If you had to choose six songs to capture all of rock and roll, what would they be?

I'm reading a KILLER book right now called "This Is Your Brain On Music," by Danieil J. Levitin, and in chapter one, which sports the ambitious title "What Is Music," Mr. Levitin describes the time he was asked by John R. Pierce, the man who supervised the Bell Labs team that who built and patented the first transistor (Pierce also named the new device) to come up with six songs that capture all that is important about rock and roll. Pierce neither paid attention to nor understood the stuff, and he was curious, just, well, just because. The list Levitin put together was as follows (Elvis Presley is not on the list because Pierce had heard him):

1) "Long Tall Sally," Little Richard

2) "Roll Over Beethoven," The Beatles

3) "All Along The Watchtower," Jimi Hendricks

4 "Wonderful Tonight", Eric Clapton

5 "Little Red Corvette," Prince

6) "Anarchy in the U.K.," The Sex Pistols

Not bad. Mr. Levitin fully admits it was a hopeless task, but I can't resist taking on this hopeless task myself. So, here goes, with one per decade, since i think pop culture is such a part of rock and roll. Also, like Mr. Levitin, I'm trying very hard to do only rock and roll songs, which pushes a lot of cool pop music to the sidelines, as well as choose tunes that were truly seminal for their time.

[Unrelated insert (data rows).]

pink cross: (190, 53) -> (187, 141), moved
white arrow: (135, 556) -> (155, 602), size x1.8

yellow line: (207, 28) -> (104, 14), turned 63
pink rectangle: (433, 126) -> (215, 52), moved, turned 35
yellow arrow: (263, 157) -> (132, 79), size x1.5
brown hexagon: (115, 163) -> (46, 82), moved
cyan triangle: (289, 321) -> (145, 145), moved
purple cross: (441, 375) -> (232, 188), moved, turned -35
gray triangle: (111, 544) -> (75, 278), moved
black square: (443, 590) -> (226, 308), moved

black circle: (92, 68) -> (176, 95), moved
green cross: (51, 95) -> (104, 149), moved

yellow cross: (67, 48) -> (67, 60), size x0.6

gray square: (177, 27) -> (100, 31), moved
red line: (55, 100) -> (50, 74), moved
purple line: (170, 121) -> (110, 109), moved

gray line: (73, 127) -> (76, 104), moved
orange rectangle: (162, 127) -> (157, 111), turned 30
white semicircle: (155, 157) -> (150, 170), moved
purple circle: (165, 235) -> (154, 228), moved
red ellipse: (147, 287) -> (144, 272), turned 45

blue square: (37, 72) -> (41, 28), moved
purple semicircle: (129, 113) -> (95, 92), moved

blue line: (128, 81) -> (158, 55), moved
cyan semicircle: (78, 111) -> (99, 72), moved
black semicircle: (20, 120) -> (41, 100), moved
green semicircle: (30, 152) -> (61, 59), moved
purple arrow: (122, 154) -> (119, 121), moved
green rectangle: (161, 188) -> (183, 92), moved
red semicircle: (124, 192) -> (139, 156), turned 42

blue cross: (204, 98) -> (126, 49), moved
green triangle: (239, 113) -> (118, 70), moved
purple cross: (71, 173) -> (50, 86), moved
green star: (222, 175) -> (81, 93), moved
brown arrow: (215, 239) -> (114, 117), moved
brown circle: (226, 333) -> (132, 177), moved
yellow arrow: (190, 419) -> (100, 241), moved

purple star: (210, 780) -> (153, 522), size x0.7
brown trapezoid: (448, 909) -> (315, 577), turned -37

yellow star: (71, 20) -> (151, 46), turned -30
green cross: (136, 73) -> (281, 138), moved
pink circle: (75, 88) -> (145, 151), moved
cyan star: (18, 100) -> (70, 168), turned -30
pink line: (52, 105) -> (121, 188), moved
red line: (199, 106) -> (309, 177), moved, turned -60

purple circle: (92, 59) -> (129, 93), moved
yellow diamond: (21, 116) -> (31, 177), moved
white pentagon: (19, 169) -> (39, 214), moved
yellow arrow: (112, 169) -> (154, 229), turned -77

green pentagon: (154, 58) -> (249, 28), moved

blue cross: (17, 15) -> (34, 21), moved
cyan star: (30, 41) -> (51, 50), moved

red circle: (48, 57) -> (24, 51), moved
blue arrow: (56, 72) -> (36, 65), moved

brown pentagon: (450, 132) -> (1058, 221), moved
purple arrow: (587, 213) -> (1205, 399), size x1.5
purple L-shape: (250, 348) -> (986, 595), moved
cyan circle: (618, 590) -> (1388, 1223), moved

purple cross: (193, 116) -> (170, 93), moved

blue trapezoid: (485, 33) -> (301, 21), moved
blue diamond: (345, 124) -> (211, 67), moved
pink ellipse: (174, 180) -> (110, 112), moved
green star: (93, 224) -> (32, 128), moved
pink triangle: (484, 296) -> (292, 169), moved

1) "Johnny B. Good," Chuck Berry in the '50s

2) "A Day In the Life", The Beatles in the '60s

3) "London Calling", The Clash in the '70s

4) "When Doves Cry", Prince in the '80s

5) "Smells Like Teen Spirit", Nirvana in the '90s

6) "Beautiful Day", U2 in the 2000s

Whew, that was hard. Where's Iggy? Lennon solo? Def Leppard? Argh, so many, but for me, my list is reasonably tight. It's got the roots of rock in Chuck Berry, rock's avant garde tendencies in the Beatles, punk in the Clash, synth rock done right by Prince, grunge with Nirvana and a return simple, powerful, perfect songwriting with U2.

Please weigh in with your own lists!